_Data provided:_
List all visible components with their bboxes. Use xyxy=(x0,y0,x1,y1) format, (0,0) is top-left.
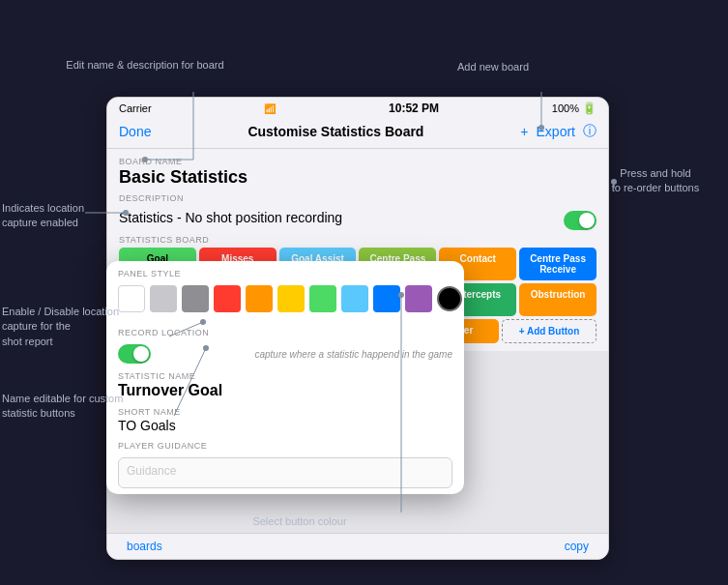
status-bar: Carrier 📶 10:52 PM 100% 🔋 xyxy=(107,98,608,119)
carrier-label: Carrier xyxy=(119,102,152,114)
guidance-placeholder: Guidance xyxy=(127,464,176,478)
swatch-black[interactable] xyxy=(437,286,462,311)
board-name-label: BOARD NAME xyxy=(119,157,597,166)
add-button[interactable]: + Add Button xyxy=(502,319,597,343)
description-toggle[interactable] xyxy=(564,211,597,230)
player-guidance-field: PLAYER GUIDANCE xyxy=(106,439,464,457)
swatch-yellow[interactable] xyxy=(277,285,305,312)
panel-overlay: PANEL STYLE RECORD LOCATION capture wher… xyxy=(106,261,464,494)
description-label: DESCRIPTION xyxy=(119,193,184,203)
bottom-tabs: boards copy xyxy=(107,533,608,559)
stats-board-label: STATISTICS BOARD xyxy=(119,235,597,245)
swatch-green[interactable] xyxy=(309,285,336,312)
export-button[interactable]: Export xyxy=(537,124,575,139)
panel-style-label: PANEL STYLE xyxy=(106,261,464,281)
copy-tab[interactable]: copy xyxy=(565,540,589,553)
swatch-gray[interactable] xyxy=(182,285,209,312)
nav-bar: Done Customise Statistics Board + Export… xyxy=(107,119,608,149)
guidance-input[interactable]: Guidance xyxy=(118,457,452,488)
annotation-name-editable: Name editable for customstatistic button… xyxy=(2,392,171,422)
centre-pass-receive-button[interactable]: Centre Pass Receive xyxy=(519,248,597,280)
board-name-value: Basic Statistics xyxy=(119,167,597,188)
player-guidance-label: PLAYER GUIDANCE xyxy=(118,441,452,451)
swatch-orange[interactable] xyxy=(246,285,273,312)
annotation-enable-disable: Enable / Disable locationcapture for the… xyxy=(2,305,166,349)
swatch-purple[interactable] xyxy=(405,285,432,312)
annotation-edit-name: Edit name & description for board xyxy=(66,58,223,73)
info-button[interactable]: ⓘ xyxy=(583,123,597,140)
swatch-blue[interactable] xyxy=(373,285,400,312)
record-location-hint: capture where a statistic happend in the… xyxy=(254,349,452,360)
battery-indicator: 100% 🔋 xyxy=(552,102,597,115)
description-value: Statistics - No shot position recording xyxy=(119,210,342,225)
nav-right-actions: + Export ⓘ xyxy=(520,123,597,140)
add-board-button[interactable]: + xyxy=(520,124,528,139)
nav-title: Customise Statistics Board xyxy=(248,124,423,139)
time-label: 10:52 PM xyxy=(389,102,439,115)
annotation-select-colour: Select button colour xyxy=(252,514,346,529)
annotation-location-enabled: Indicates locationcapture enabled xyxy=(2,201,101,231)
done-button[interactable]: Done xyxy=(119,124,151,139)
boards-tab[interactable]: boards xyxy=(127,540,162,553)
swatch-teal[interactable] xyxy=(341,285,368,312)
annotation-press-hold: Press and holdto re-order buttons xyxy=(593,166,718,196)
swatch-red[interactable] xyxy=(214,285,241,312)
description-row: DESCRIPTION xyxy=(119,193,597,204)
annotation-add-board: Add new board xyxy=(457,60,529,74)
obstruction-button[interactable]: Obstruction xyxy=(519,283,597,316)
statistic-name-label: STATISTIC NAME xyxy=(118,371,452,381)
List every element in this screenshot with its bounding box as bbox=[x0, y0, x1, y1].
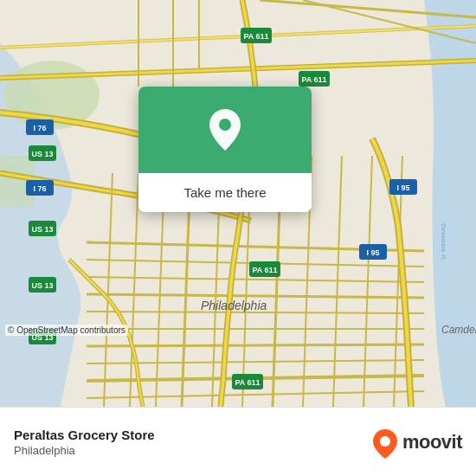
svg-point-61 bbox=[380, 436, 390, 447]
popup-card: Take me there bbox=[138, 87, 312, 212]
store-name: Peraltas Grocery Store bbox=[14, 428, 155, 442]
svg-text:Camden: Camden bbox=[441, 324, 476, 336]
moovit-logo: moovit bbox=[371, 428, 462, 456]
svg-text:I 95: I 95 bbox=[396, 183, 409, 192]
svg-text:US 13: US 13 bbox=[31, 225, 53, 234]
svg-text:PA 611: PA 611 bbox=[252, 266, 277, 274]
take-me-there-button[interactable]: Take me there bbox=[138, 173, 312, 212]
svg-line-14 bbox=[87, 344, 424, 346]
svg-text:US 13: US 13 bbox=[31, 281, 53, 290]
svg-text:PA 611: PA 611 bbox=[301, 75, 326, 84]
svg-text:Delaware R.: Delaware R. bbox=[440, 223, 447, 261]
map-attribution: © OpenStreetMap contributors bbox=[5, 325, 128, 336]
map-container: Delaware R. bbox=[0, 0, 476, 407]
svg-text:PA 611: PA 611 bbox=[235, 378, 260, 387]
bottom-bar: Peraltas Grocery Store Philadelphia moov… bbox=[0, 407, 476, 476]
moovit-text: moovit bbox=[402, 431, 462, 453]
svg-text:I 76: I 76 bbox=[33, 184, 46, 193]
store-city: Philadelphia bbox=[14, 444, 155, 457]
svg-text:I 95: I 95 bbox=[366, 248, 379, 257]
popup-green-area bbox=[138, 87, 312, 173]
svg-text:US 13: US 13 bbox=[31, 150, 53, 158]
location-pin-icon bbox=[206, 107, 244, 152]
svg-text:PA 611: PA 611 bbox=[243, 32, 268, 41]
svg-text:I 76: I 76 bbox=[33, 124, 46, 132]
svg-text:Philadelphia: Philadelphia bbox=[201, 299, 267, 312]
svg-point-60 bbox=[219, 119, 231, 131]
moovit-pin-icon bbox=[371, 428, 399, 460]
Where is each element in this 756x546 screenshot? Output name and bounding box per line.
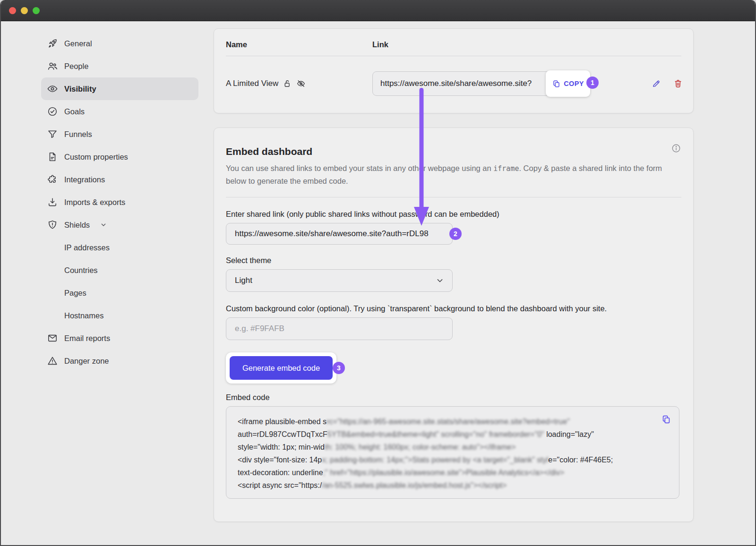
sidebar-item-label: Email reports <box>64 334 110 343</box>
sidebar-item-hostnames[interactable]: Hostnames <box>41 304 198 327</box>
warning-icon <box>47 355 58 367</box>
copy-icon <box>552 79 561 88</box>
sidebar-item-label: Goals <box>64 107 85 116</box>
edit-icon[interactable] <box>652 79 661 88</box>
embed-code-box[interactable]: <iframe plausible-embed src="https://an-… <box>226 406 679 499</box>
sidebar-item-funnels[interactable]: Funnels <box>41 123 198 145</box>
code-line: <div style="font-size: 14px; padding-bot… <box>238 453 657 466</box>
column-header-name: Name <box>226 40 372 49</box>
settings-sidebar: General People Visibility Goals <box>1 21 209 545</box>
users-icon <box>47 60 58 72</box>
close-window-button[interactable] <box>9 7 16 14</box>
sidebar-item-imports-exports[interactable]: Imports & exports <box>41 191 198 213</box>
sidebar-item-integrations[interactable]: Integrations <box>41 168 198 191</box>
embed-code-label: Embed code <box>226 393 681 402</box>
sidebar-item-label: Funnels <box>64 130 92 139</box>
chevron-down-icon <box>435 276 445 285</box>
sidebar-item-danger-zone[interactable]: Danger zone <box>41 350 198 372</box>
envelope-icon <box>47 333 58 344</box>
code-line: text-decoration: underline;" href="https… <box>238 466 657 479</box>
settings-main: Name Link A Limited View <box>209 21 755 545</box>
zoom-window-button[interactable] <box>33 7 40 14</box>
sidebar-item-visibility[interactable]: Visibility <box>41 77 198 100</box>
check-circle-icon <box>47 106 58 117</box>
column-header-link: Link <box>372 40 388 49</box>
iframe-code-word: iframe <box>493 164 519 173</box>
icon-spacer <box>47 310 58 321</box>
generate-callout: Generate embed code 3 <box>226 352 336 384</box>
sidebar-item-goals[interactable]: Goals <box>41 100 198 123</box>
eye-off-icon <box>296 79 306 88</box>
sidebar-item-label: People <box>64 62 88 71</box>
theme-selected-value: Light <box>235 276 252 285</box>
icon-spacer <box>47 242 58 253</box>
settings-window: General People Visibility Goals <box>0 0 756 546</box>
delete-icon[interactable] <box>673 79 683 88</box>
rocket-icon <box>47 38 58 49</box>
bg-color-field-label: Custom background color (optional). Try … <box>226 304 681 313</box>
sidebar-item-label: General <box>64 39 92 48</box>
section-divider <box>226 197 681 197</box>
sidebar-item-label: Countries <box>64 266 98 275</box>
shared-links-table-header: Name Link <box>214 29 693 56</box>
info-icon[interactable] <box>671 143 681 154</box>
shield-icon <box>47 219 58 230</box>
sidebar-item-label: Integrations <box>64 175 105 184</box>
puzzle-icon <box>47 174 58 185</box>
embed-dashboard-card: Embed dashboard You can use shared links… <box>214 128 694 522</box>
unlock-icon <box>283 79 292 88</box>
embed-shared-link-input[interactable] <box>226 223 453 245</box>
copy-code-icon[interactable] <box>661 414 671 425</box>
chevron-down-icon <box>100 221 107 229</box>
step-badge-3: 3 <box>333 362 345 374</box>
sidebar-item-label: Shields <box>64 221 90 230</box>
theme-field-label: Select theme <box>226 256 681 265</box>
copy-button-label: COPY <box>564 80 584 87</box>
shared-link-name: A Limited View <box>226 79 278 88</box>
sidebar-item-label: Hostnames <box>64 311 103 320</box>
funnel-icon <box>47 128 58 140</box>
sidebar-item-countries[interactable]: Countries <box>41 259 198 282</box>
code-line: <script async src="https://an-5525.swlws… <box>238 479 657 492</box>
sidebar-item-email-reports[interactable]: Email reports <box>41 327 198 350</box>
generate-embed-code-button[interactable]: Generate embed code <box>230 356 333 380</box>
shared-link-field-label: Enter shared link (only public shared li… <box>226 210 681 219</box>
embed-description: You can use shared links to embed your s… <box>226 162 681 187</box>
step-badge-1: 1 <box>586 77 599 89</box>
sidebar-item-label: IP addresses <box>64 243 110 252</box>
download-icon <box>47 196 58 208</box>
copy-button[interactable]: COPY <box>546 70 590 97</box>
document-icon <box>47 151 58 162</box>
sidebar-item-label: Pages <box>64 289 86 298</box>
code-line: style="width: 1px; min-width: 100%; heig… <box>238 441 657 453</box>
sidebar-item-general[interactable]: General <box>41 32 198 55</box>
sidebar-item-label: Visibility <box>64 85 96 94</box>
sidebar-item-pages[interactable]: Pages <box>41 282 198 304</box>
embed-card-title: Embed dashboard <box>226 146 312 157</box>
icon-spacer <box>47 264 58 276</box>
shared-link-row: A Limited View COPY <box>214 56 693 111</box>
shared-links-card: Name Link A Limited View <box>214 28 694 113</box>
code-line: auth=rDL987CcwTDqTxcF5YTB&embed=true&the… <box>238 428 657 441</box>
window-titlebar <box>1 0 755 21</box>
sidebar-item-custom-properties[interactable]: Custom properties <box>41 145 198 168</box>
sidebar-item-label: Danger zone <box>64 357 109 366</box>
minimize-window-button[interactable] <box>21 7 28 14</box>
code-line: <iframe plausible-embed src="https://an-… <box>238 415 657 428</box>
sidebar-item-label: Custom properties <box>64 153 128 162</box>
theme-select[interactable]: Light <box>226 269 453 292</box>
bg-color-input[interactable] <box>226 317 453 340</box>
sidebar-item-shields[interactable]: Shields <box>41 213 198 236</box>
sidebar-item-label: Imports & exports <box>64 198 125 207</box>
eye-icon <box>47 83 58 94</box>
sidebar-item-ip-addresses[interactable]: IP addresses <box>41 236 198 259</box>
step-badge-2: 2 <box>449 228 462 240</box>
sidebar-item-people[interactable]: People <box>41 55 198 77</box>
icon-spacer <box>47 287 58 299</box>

_Exercise goal:_ Copy every line above that holds the word "dashboard".

_Exercise output:_
embed-dashboard-card: Embed dashboard You can use shared links… <box>214 128 694 522</box>
embed-card-title: Embed dashboard <box>226 146 312 157</box>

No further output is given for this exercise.